It's been a long and productive day so far and it's not even 10 a.m. After lasts nights solid outing on foot Ruge and I decided that the mornings game plan should revolve around making the same tide at the same place. He crashed at my house and at 0400 we were rolling to the local estuary. We arrived and we were the only ones there and the tide had just turned and was moving out rapidly.
We slid on the cold wet waders from last night and eased into the water. We both began tossing the Ocean Lures SP's that had done so well last night. For the first 20 minutes or so neither of us had so much as a follow. Then like a light switch was flipped the fish began crashing the lures on every cast. The issue was we were not hooking up. The fish were tail slapping the lures and not coming back for them no matter what we tried. So after a dozen misses I swapped out the topwater lure for a 9-inch Rubber Shad. That was the ticket. The fish hit the rubber shad just as often as the topwater lure, but they were inhaling the rubber and solid hookups came every cast. After 5 or 6 fish Ruge got the hint and made the switch. For the next hour we bailed fish almost every cast. Most were in the 30-35-inch range with a few high 20-inchers mixed in.
Then once the hour was up again the switch was thrown and it was dead. No tapering off, just bailfest to zero in a matter of a few casts. We fished another half hour and realized the slug of fish had pushed through and it was over for now. So we packed it in and headed home.
En route to the house we drove into the MMA campus. A quick scan of the horizon showed loads of birds crashing bait. Ruge was on a TIGHT timeline with work and he had 90 minutes before he had to be there.

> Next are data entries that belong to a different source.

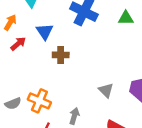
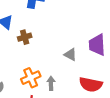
orange cross: (39, 101) -> (31, 78), moved, turned -30

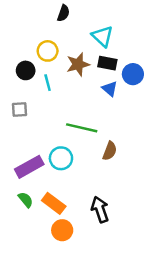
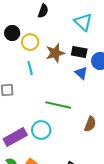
cyan triangle: (102, 36) -> (83, 22), moved
black circle: (26, 70) -> (12, 33), moved
brown semicircle: (110, 151) -> (90, 124), moved

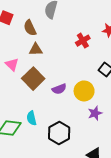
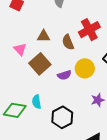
brown semicircle: (30, 28) -> (68, 42), moved
red cross: (83, 41) -> (89, 30), size x1.5
yellow circle: (84, 91) -> (85, 68), moved

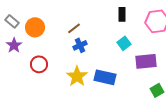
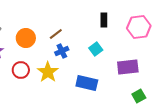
orange circle: (35, 27) -> (26, 38), moved
cyan square: (124, 43) -> (96, 49), moved
yellow star: (77, 76) -> (48, 72), moved

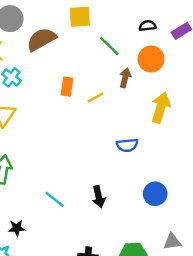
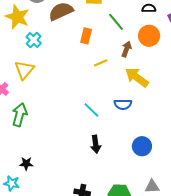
orange rectangle: (67, 87) -> (86, 36), moved
yellow arrow: (161, 107) -> (137, 77), moved, turned -75
cyan line: (54, 199) -> (91, 110), moved

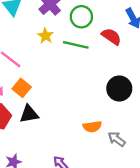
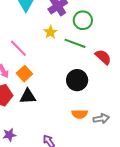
red semicircle: (111, 36) -> (103, 57), moved
black circle: (119, 88) -> (77, 80), moved
gray arrow: (117, 139) -> (101, 119), moved, turned 126

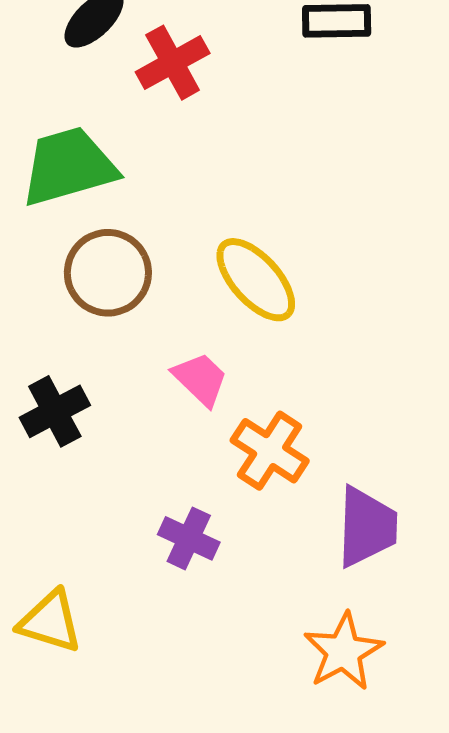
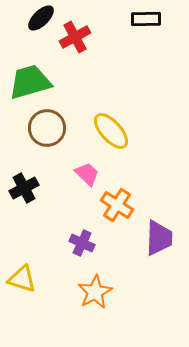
orange star: (344, 652) -> (95, 292), moved

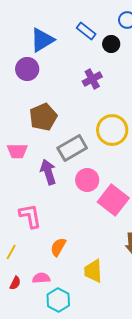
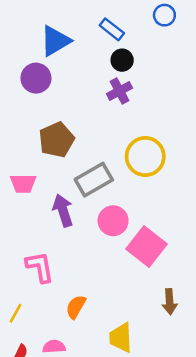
black circle: (111, 44) -> (122, 60), moved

So we rushed home, hooked up the Contender, hussled back to Bourne Marina and splashed the boat without a wasted step. In less than 20 minutes from the time we saw the birds we were under them as qwere TONS of fish.
We tossed Salty Needles and Yo-Zuri's at the hords of bass as they rolled and gulped on small sandeels. Even a few bluefish joined the party. Most of these fish were in the 18-24-inch range.

But a few of them pushed the legal mark and just beyond.
We worked the fish for as long as we could and then I ran Ruge back to the marina and slid the boat back on the trailer. The only downside of the morning was the fuel stop on the way home….$3.77 a gallon. This was my penance for the last few successful bass trips we had.
Final tally around 30+ fish from the shore most were legal and the bigget was right around 35 inches and fat. The lure of choice was a 9" Rubber shad. The tide was dropping and the water was around 3-10 feet deep. The count for the hour of fishing on the boat was around 50 fish between us. It was your typical schoolie bail-fest. A dozen flocks of birds and fish, all hitting whatever you threw as soon as it hit the water. We threw Salty Needles and Yo Zuri swimmers, but in this case we could have tossed out an old shoe and they'd have eaten it. The water was 20-40 feet deep. The tide was dropping and running to the west.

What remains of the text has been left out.